From October 1915 to the end of November 1918, the British Salonika Force suffered some 2,800 deaths in action, 1,400 from wounds, and 4,200 from sickness. The campaign afforded few successes for the Allies, and none of any importance until the last two months. The action of the Commonwealth force was hampered throughout by widespread and unavoidable sickness and by continual diplomatic and personal differences with neutrals or Allies. On one front there was a wide malarial river valley and on the other, difficult mountain ranges, and many of the roads and railways it required had to be specially constructed.

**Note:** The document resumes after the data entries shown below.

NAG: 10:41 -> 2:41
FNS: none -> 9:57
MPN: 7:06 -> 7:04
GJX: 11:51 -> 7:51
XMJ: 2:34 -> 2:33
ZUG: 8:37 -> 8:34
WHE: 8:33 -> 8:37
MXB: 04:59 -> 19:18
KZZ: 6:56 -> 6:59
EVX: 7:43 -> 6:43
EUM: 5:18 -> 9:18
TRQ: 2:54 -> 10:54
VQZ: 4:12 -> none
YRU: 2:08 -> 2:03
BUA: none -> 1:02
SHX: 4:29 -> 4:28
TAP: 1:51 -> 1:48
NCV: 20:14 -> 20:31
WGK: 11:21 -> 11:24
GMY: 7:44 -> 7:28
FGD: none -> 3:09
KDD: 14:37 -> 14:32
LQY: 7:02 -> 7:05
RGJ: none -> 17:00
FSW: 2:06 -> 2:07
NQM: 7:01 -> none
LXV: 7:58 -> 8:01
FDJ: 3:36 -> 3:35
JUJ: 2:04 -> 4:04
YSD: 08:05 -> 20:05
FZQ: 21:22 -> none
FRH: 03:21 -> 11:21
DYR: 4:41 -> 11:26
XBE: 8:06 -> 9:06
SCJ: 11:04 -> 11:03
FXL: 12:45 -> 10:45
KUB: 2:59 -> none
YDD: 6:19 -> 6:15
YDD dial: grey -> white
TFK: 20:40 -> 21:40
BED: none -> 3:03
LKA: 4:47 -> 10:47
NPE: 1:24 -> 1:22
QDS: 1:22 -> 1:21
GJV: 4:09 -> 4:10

At that time, the Indian army had one of the only two units of Mountain Artillery in the British Army. Mules were used to transport the guns. In addition to their tasks on the cannons, the Indian Mountain Gunners had to handle and care for large numbers of animals, used not just to move the cannons, but also to move everything they owned and needed in the field. The mountain gunners had to walk whenever the animals carried their burdens. Sometimes the terrain was not suitable for animals carrying heavy loads and the Indian Mountain Gunners had to manhandle their guns up into precarious positions on hill and cliff tops as well as into and behind the front line trenches, where their animals couldn't go, to provide their very effective fire.

As we came away, we were struck by the thought that this corner of the Balkans had seen the tides of history ebb and flow – from Philip of Macedonia and his son Alexander the Great, to the recent convulsions of the break up of Yugoslavia. Indian servicemen had indeed played their role in Salonika, Gallipoli, and in Europe, in both the Great wars.